Frappes israéliennes meurtrières au sud du Liban
Au moins quatorze personnes ont perdu la vie ce lundi dans des frappes aériennes menées par l'armée israélienne dans le sud du Liban. Selon des sources médicales et des responsables locaux, les bombardements ont visé plusieurs localités de la région frontalière, où les affrontements entre le Hezbollah et les forces israéliennes se sont intensifiés ces dernières semaines.
Les frappes ont notamment touché les villages de Kfar Kila, Mays al-Jabal et Bani Hayyan. Les victimes seraient en majorité des civils, bien que des combattants du Hezbollah figurent également parmi les morts, selon des sources sécuritaires. Les secouristes poursuivent leurs recherches sous les décombres, craignant un bilan encore plus lourd.

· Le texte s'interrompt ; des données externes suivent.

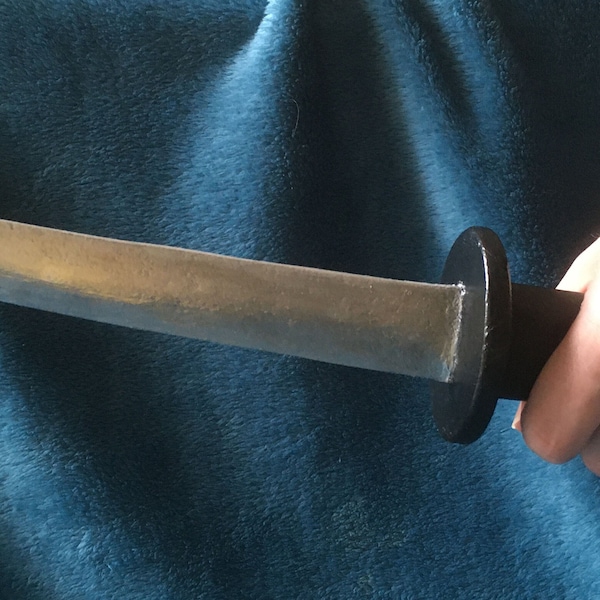 The width and height of the screenshot is (600, 600). Identify the location of blanket. (320, 237). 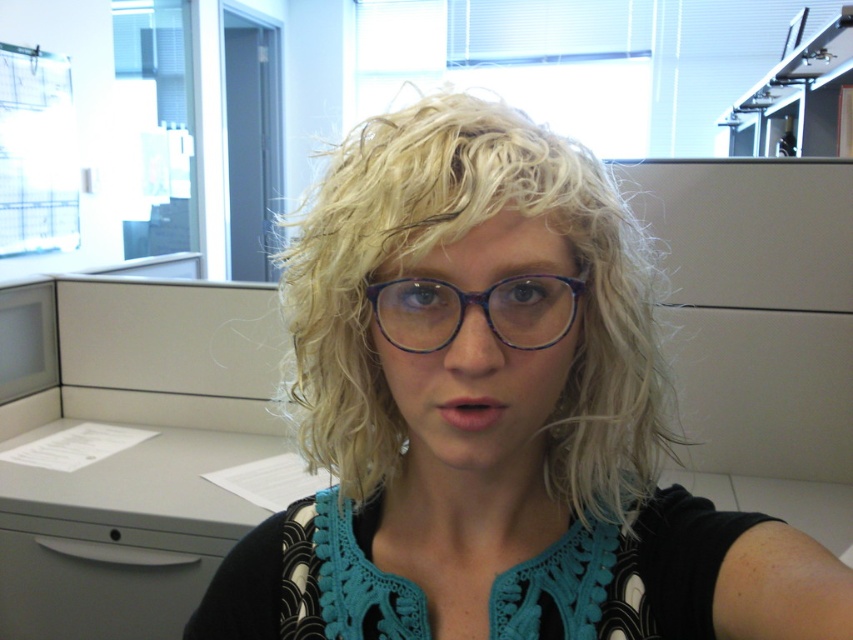 Between blonde hair at center and gray plastic file cabinet at left, which one is positioned lower?

gray plastic file cabinet at left is lower down.

Does blonde hair at center have a larger size compared to gray plastic file cabinet at left?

Escalade des violences à la frontière
Ces frappes surviennent dans un contexte de tensions croissantes entre Israël et le Hezbollah libanais. Depuis plusieurs mois, les échanges de tirs se multiplient le long de la Ligne bleue, la frontière fixée par l'ONU. L'armée israélienne affirme avoir ciblé des positions de lancement de roquettes et des infrastructures du Hezbollah. De son côté, le Hezbollah a revendiqué des tirs de roquettes sur le nord d'Israël en représailles.
La communauté internationale a exprimé sa vive inquiétude face à cette escalade. Le secrétaire général de l'ONU, António Guterres, a appelé les deux parties à la retenue et au respect du droit international humanitaire. La France, par la voix de son ministère des Affaires étrangères, a condamné les frappes et réitéré son soutien à la Force intérimaire des Nations unies au Liban (FINUL).
Réactions et conséquences humanitaires
Au Liban, le gouvernement a qualifié ces frappes de "crime de guerre" et a annoncé saisir le Conseil de sécurité de l'ONU. Des manifestations de colère ont eu lieu à Beyrouth et dans d'autres villes, où des milliers de personnes ont dénoncé l'agression israélienne. Les hôpitaux du sud du pays sont débordés, et les organisations humanitaires alertent sur une détérioration de la situation sanitaire et alimentaire dans les zones touchées.
Israël justifie ses opérations par la nécessité de protéger ses populations civiles des tirs de roquettes. Le Premier ministre israélien a prévenu que les opérations se poursuivraient tant que le Hezbollah ne serait pas neutralisé. Cette nouvelle escalade fait craindre un embrasement régional, alors que le conflit à Gaza continue de faire rage.
L'Union européenne a proposé une médiation, mais les chances d'une désescalade rapide semblent minces. Les experts estiment que la situation pourrait dégénérer en un conflit ouvert si des mesures de retenue ne sont pas prises immédiatement.